Sincretismo
Religioso
Atos 17.15-31 | Parte 1 (de 3)
Francisco Machado,
é presbítero em Governador Valadares - MG
Se fizermos uma investigação através da História, vamos verificar que, até o
surgimento do Cristianismo, o único povo que professava religião monoteísta era o povo
judeu. Ao mesmo tempo, vamos também constatar que isto só foi possível porque o
próprio Deus, o único Deus verdadeiro, Criador do mundo e do Universo escolheu, pela sua
própria vontade aquele povo, antes mesmo dele existir, através do chamado a Abrão e
Sarai, que passaram a chamar-se, respectivamente, ABRAÃO e SARA, para deles formar uma
grande nação, que O servisse com exclusividade (Gn 17.1-5, 15).
Esse povo, que foi chamado primeiramente HEBREU, e depois ISRAELITA e JUDEU, por causa de
uma divisão de tribos, conforme lemos em 1 Rs 12, é que testemunhou diante de uma
humanidade completamente corrompida e desviada do seu Criador, a existência de um só
Deus verdadeiro, UM DEUS VIVO, que agia clara e diretamente na vida daquele povo
escolhido, não só naquele tempo, mas em toda a sua existência. Isto é o que nos prova
a Palavra de Deus no Velho Testamento, que relata a história empolgante de um povo
laborioso e guerreiro na formação de uma nação, a mais civilizada da terra, por causa
da orientação recebida diretamente do Senhor dos Exércitos.

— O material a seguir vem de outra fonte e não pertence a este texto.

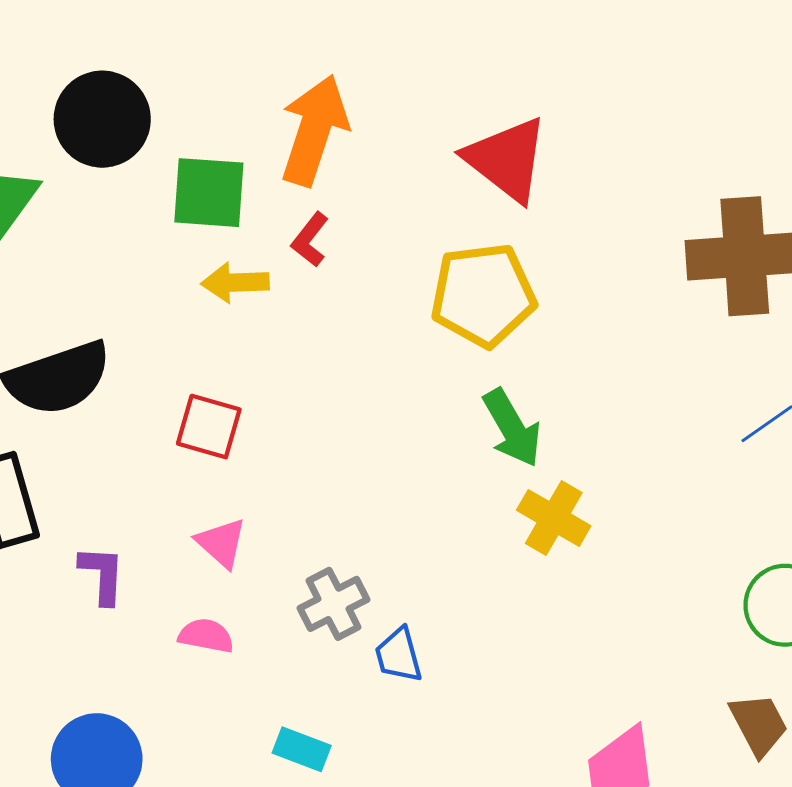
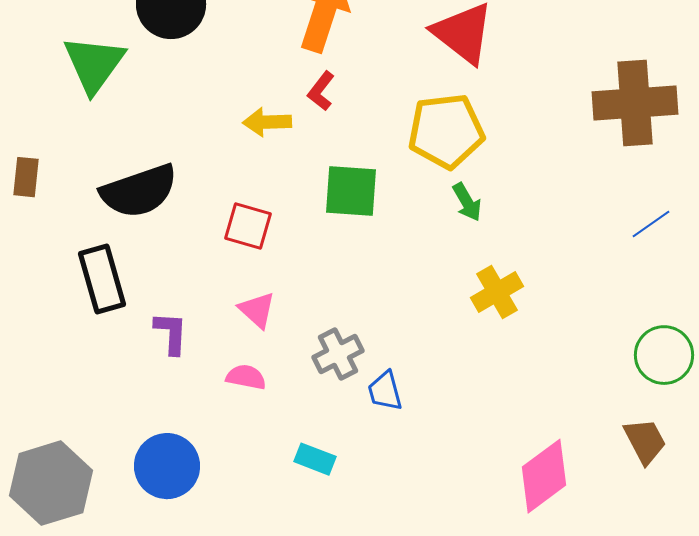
green square: (209, 193) -> (351, 191), moved
green arrow: (512, 428) -> (467, 202), moved, size x0.7
yellow cross: (554, 518) -> (497, 292), turned 30

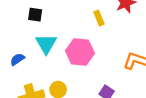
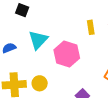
black square: (35, 15) -> (22, 10), moved

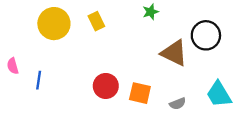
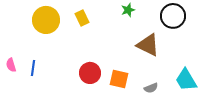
black circle: (206, 35) -> (173, 16), moved
pink semicircle: (13, 66) -> (11, 65), moved

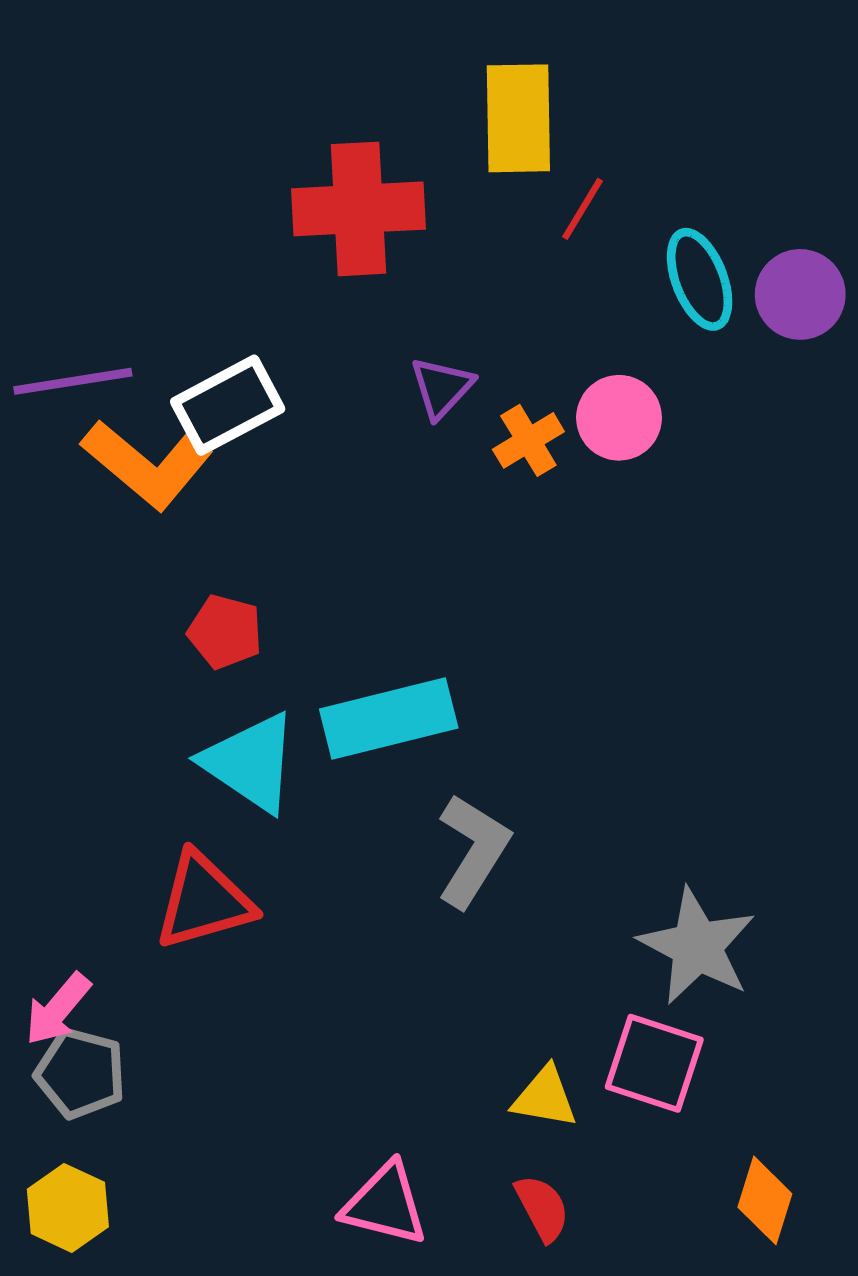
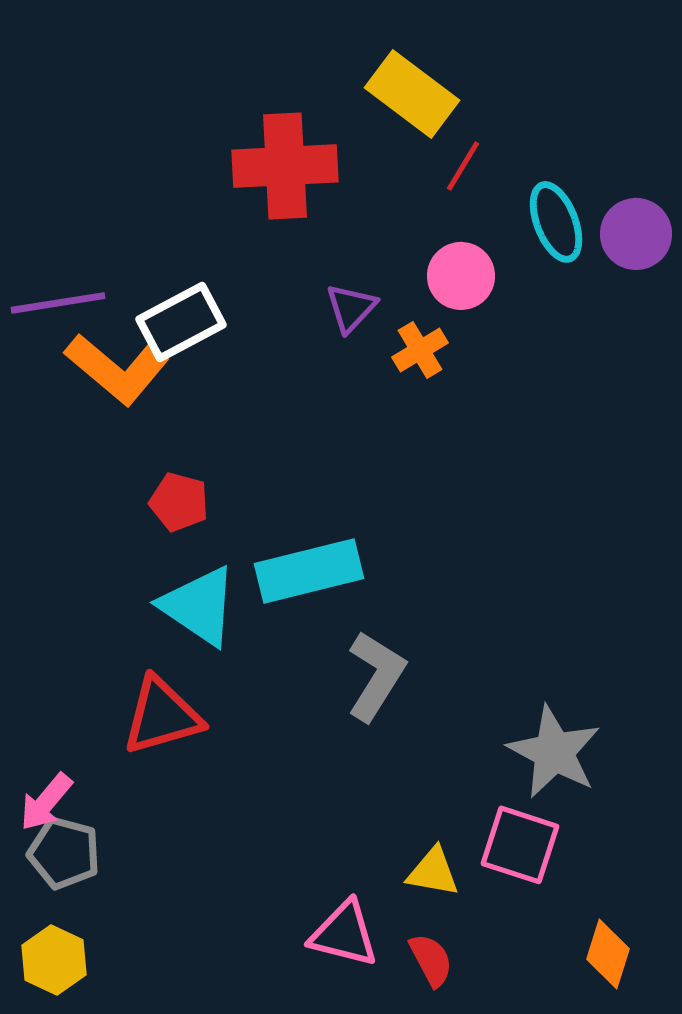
yellow rectangle: (518, 118) -> (412, 94), turned -52
pink circle: (619, 418) -> (461, 276), moved
pink triangle: (385, 1204) -> (344, 934), moved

Todas as demais nações e povos que a história registra, tanto a História Universal
como a do Antigo Testamento, chamados de pagãos, praticavam religiões politeístas,
porque adoravam uma infinidade de deuses imaginários. Até as nações mais civilizadas
do tempo de Jesus, como a Grécia, Roma e Egito, praticavam o politeísmo, e com uma
agravante: essas religiões geralmente eram impostas pelos governantes; reis e
imperadores.
No tempo de Jesus, o povo judeu estava subjugado pelo Império Romano. Não tinha governo
próprio, era dirigido por mandatários de César e ansiava pela vinda do Messias
prometido nas Escrituras, para libertá-lo do jugo romano. Não por esta causa, mas pelos
planos de Deus, Jesus foi rejeitado pelo seu próprio povo, e ficou sozinho contra o
mundo, com a missão de anunciar a mensagem da salvação, vinda daquele que é o único
capaz de dá-la (Lc 4.17-19). Mas o povo judeu não o ajudou em nada, pelo contrário,
crucificou o enviado de Deus. A rejeição de Jesus pelos judeus teve as conseqüências
determinadas por Deus: a salvação foi estendida aos gentios (como eram chamados os povos
pagãos pela Igreja Primitiva).
O apóstolo Paulo, o primeiro e o maior evangelista de todos os tempos, foi um dos que
tiveram a incumbência de levar as boas novas de salvação aos gentios, por toda parte do
mundo. E no texto que lemos, vimos que em uma de suas viagens missionárias foi parar em
Atenas, capital da Grécia, e enquanto esperava pelos seus companheiros Timóteo e Silas,
não perdeu tempo. Foi para uma sinagoga e ali começou a conversar com os judeus e
religiosos. Não só nas sinagogas, mas também nas praças da cidade, todos os dias ele
procurava falar com as pessoas que encontrava (v. 17).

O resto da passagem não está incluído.